Po tryumfie w krajowym czempionacie trafił do drużyny seniorów. Debiut nie wypadł zbyt okazale. 18 latek wystąpił w wyjazdowym pojedynku przeciwko Ruchowi z Chorzowa. Mecz zakończył się zwycięstwem gospodarzy 3:1. Ale potem było zdecydowanie lepiej. Dzięki wybitnej technice dosyć szybko został wyznaczony do egzekwowania stałych fragmentów gry. Doprowadzał nimi do rozpaczy bramkarzy przeciwnych ekip. Trajektoria lotu piłki po uderzeniu zaskakiwała golkiperów. Wydawało się, że wysoko szybująca futbolówka wyląduje daleko w trybunach, a ona w pewnym momencie, zupełnie niespodziewanie obniżała lot trafiając do siatki.

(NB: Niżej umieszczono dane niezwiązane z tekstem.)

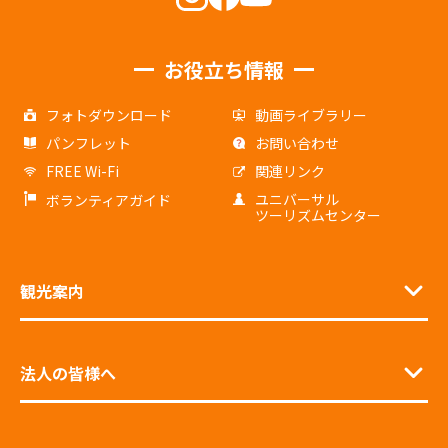
お役立ち情報
フォトダウンロード
動画ライブラリー
パンフレット
お問い合わせ
FREE Wi-Fi
関連リンク
ユニバーサル
ボランティアガイド
ツーリズムセンター
観光案内
法人の皆様へ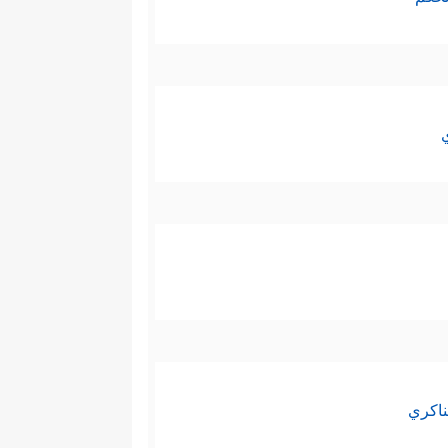
ناكري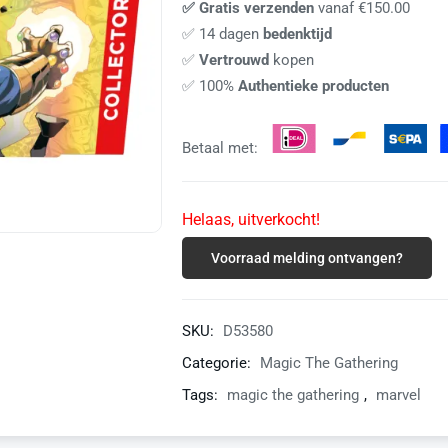
✅ Gratis verzenden
vanaf €150.00
✅ 14 dagen
bedenktijd
✅
Vertrouwd
kopen
✅ 100%
Authentieke producten
Betaal met:
Helaas, uitverkocht!
Voorraad melding ontvangen?
SKU:
D53580
Categorie:
Magic The Gathering
Tags:
magic the gathering
,
marvel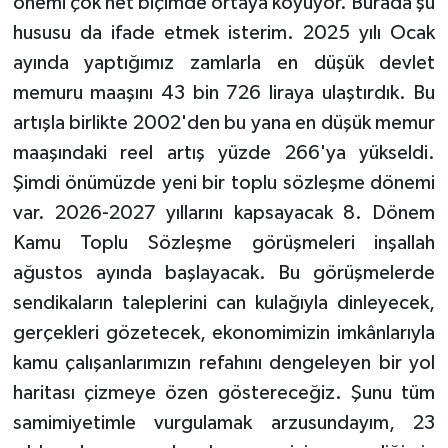
önemi çok net biçimde ortaya koyuyor. Burada şu
hususu da ifade etmek isterim. 2025 yılı Ocak
ayında yaptığımız zamlarla en düşük devlet
memuru maaşını 43 bin 726 liraya ulaştırdık. Bu
artışla birlikte 2002'den bu yana en düşük memur
maaşındaki reel artış yüzde 266'ya yükseldi.
Şimdi önümüzde yeni bir toplu sözleşme dönemi
var. 2026-2027 yıllarını kapsayacak 8. Dönem
Kamu Toplu Sözleşme görüşmeleri inşallah
ağustos ayında başlayacak. Bu görüşmelerde
sendikaların taleplerini can kulağıyla dinleyecek,
gerçekleri gözetecek, ekonomimizin imkânlarıyla
kamu çalışanlarımızın refahını dengeleyen bir yol
haritası çizmeye özen göstereceğiz. Şunu tüm
samimiyetimle vurgulamak arzusundayım, 23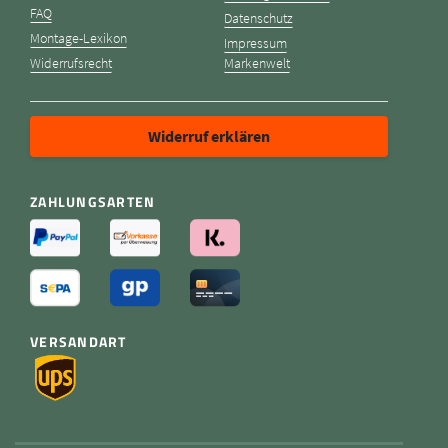
FAQ
Datenschutz
Montage-Lexikon
Impressum
Widerrufsrecht
Markenwelt
Widerruf erklären
ZAHLUNGSARTEN
VERSANDART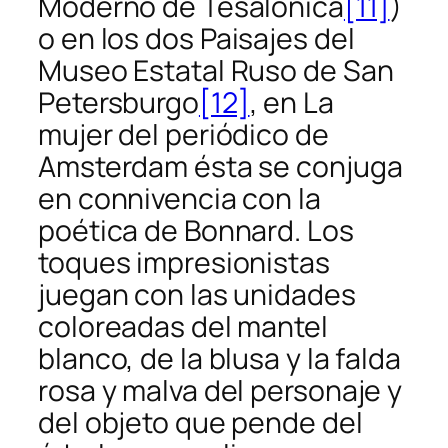
Moderno de Tesalónica
[11]
)
o en los dos
Paisajes
del
Museo Estatal Ruso de San
Petersburgo
[12]
, en
La
mujer del periódico
de
Amsterdam ésta se conjuga
en connivencia con la
poética de Bonnard. Los
toques impresionistas
juegan con las unidades
coloreadas del mantel
blanco, de la blusa y la falda
rosa y malva del personaje y
del objeto que pende del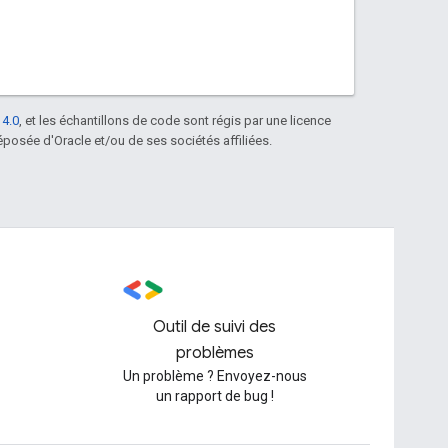
 4.0
, et les échantillons de code sont régis par une licence
posée d'Oracle et/ou de ses sociétés affiliées.
Outil de suivi des
problèmes
Un problème ? Envoyez-nous
un rapport de bug !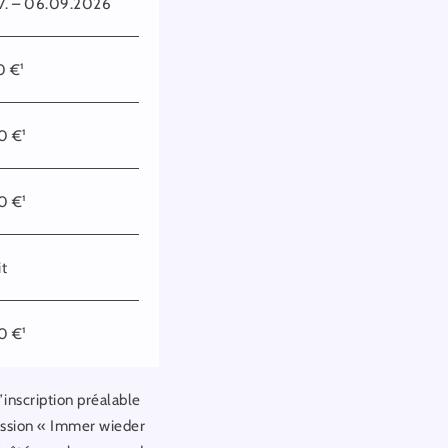
7. – 06.09.2026
0 €¹
0 €¹
0 €¹
it
0 €¹
’inscription préalable
émission « Immer wieder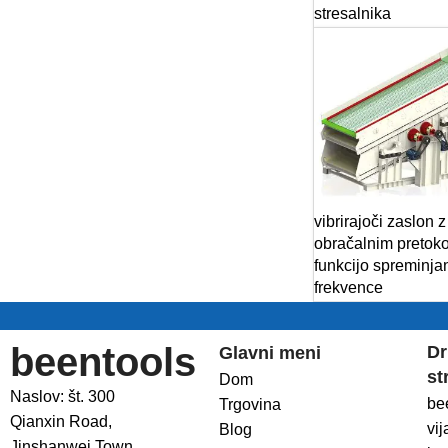
stresalnika
vibrirajoči zaslon z
obračalnim pretok
funkcijo spreminja
frekvence
beentools
Dr
Glavni meni
st
Dom
Naslov: št. 300
be
Trgovina
Qianxin Road,
vij
Blog
Jinshanwei Town,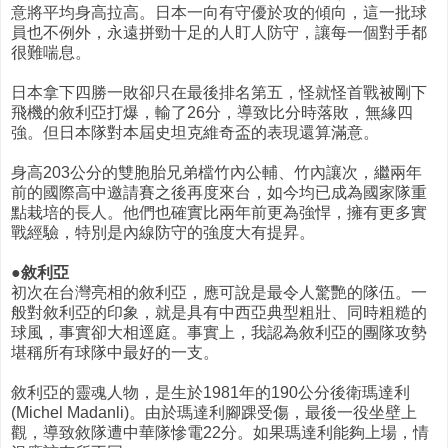
意將平均身高拉高。日本一向有守優於攻的傾向，這一批球
員也不例外，永遠拼勁十足的人盯人防守，讓每一個對手都
很難喘息。
日本拿下四勝一敗卻只在最後排名第五，怪就怪首戰被剛下
飛機的敘利亞打爆，輸了26分，導致比分時落敗，無緣四
強。但日本隊對本屆史坦克維奇盃的表現還算滿意。
身高203公分的雙胞胎兄弟檔竹內公輔、竹內讓次，繼兩年
前的國際高中邀請賽之後再度來台，如今均已成為國家隊重
點栽培的長人。他們也確實比兩年前更為強悍，擁有更多實
戰經驗，特別是內線防守的強度大有提昇。
●敘利亞
初次在台灣亮相的敘利亞，應可說是最令人驚艷的隊伍。一
般對敘利亞的印象，就是具有中西亞典型粗壯、同時粗糙的
球風，事實卻大相逕庭。事實上，我認為敘利亞的團隊攻勢
堪稱所有球隊中最好的一支。
敘利亞的靈魂人物，是生於1981年的190公分後衛瑪達利
(Michel Madanli)。由於瑪達利腳踝受傷，最後一役坐壁上
觀，導致敘隊遭中華隊慘電22分。如果瑪達利能夠上場，情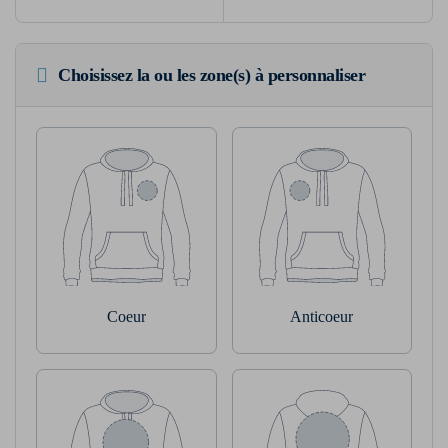
Choisissez la ou les zone(s) à personnaliser
Coeur
Anticoeur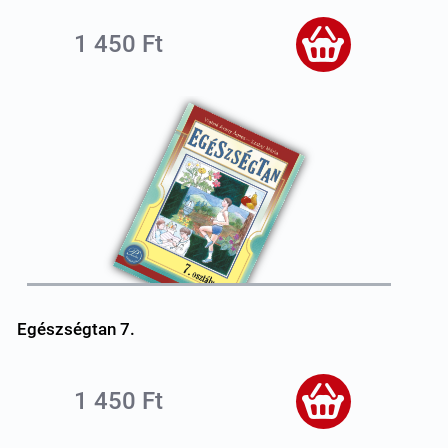
1 450 Ft
Egészségtan 7.
1 450 Ft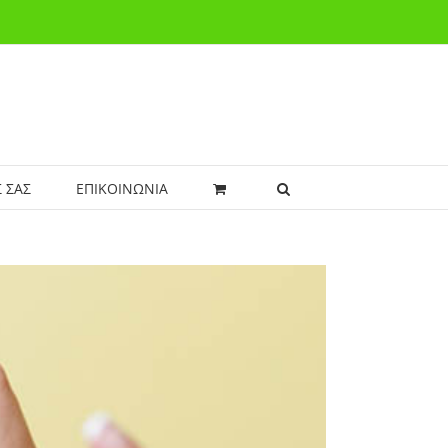
 ΣΑΣ
ΕΠΙΚΟΙΝΩΝΙΑ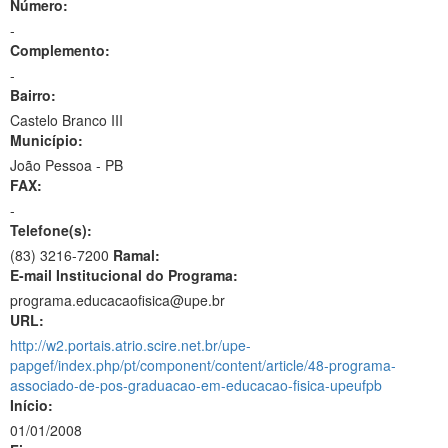
Número:
-
Complemento:
-
Bairro:
Castelo Branco III
Município:
João Pessoa - PB
FAX:
-
Telefone(s):
(83) 3216-7200
Ramal:
E-mail Institucional do Programa:
programa.educacaofisica@upe.br
URL:
http://w2.portais.atrio.scire.net.br/upe-
papgef/index.php/pt/component/content/article/48-programa-
associado-de-pos-graduacao-em-educacao-fisica-upeufpb
Início:
01/01/2008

- Spadający liść dębu - tak nazwali ją strzegący bramek zawodnicy.
REKLAMA
Tarasiewicz występował w barach zielono biało czerwonych przez 10 sezonów. Pomocnik Wojskowych rozegrał 214 spotkań, w których zdobył 56 goli. W 1989 roku został wybrany przez tygodnik „Piłka Nożna” najlepszym polskim futbolistą.
Maradona ze wschodu
Wybitnym pomocnikiem zainteresowały się zespoły z europejskich lig. Został zawodnikiem szwajcarskiego Neuchatel Xamax. Tam pokazał swój kunszt. Wzniósł się na szczyty swoich możliwości. Został wybrany obcokrajowcem roku w czasie debiutanckiego sezonu na boiskach Helwecji. Zauroczeni jego grą miejscowi kibice oraz dziennikarze sportowi nadali mu bardzo wiele mówiący przydomek "Maradona ze wschodu".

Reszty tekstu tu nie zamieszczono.